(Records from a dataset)
####

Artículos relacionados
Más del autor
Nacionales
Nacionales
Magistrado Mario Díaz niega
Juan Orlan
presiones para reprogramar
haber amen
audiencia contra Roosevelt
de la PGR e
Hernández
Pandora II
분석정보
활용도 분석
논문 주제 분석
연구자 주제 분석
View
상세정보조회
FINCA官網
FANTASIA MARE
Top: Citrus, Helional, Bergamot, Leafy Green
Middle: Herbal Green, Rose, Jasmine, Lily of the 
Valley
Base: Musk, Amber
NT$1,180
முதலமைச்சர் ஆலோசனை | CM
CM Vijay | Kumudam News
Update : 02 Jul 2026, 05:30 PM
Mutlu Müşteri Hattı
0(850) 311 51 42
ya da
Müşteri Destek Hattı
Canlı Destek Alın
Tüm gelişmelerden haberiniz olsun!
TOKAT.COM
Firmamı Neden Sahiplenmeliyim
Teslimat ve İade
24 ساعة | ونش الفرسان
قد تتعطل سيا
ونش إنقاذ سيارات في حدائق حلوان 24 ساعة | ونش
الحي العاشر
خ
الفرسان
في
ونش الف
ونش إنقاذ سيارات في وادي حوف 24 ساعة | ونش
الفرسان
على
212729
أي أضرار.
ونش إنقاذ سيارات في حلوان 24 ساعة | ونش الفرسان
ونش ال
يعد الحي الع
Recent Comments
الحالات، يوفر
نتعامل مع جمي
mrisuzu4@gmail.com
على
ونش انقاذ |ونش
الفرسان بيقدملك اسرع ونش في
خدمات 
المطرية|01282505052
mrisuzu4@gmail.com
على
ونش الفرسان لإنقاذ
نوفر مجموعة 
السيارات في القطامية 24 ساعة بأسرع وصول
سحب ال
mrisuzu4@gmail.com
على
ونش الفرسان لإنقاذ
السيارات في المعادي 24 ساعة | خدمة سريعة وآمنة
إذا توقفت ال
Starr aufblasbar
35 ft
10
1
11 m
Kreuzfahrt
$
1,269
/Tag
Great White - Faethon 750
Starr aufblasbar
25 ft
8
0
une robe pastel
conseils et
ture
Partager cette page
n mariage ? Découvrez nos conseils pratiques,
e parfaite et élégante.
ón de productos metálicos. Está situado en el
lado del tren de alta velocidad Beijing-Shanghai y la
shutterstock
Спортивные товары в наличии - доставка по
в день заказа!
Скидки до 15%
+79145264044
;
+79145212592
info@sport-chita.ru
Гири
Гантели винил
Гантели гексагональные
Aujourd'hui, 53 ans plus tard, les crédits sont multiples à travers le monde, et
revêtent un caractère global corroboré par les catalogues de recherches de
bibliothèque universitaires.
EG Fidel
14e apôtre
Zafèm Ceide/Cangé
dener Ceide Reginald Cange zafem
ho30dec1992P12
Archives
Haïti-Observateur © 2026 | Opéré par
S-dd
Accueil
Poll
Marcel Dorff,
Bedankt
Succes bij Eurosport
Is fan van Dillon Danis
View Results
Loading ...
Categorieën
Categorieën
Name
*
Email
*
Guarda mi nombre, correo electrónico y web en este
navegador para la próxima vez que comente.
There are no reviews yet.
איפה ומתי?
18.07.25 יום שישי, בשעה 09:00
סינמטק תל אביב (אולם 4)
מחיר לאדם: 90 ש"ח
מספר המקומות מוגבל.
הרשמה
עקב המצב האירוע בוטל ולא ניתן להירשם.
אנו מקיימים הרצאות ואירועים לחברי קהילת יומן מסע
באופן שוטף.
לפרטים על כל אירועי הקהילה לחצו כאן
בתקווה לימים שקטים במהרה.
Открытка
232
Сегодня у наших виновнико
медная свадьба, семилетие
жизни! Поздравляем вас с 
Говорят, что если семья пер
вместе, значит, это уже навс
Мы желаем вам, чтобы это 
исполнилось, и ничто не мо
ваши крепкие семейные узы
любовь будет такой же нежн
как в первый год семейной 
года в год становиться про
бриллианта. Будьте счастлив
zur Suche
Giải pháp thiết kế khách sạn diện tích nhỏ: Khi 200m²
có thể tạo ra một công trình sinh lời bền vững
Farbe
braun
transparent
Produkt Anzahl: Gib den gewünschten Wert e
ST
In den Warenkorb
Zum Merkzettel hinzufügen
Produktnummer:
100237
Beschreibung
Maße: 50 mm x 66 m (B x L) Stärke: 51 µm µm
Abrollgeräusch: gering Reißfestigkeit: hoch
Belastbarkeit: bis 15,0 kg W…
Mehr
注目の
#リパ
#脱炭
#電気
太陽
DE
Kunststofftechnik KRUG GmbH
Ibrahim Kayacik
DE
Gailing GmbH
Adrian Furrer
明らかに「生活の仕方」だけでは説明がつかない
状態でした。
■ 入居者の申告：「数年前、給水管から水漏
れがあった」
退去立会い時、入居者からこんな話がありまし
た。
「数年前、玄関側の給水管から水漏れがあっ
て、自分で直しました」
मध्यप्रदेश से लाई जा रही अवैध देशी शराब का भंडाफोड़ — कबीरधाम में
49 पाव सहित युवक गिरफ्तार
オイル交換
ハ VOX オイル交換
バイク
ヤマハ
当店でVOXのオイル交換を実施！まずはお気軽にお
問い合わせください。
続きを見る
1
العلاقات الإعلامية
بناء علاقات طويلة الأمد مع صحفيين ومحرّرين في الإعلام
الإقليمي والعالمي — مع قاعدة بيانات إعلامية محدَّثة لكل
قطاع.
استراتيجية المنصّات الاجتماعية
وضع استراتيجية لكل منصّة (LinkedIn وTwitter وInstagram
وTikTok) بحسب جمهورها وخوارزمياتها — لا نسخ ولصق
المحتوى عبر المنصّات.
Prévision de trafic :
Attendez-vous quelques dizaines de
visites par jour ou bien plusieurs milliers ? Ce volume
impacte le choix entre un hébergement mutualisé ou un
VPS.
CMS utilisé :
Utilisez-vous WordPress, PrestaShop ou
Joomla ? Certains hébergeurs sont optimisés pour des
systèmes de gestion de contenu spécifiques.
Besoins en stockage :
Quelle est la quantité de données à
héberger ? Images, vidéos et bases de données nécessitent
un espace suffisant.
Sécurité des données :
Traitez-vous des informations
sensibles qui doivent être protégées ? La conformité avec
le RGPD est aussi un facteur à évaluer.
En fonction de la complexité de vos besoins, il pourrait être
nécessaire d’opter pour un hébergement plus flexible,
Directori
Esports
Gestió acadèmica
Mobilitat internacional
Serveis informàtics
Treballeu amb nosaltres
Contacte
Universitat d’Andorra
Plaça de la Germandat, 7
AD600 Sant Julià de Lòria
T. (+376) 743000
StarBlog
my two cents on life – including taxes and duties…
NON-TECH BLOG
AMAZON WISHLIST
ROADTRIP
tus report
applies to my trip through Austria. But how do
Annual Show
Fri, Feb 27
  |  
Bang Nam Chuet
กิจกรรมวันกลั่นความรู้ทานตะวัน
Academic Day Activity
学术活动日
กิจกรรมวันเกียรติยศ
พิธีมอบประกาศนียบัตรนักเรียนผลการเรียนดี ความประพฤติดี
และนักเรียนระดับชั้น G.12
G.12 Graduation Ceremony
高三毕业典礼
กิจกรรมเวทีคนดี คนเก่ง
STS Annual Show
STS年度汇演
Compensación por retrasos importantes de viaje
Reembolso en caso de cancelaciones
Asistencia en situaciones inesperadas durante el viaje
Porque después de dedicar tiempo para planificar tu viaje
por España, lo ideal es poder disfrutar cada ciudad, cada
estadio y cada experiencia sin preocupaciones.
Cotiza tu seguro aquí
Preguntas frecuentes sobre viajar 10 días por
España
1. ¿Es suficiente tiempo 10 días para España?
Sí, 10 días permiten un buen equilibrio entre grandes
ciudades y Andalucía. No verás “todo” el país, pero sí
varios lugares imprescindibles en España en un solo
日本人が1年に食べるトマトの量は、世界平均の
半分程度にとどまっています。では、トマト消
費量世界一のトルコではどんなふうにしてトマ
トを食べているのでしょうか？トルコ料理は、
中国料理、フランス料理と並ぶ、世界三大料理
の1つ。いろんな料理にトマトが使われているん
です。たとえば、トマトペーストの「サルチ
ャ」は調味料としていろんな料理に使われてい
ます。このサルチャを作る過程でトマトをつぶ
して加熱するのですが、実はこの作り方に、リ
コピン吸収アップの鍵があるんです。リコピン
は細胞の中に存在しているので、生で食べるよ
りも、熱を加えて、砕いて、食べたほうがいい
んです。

####

What is being asked: Across all the entries, how many lines include "استراتيجية"? Answer with the number alone.

The completed task: 2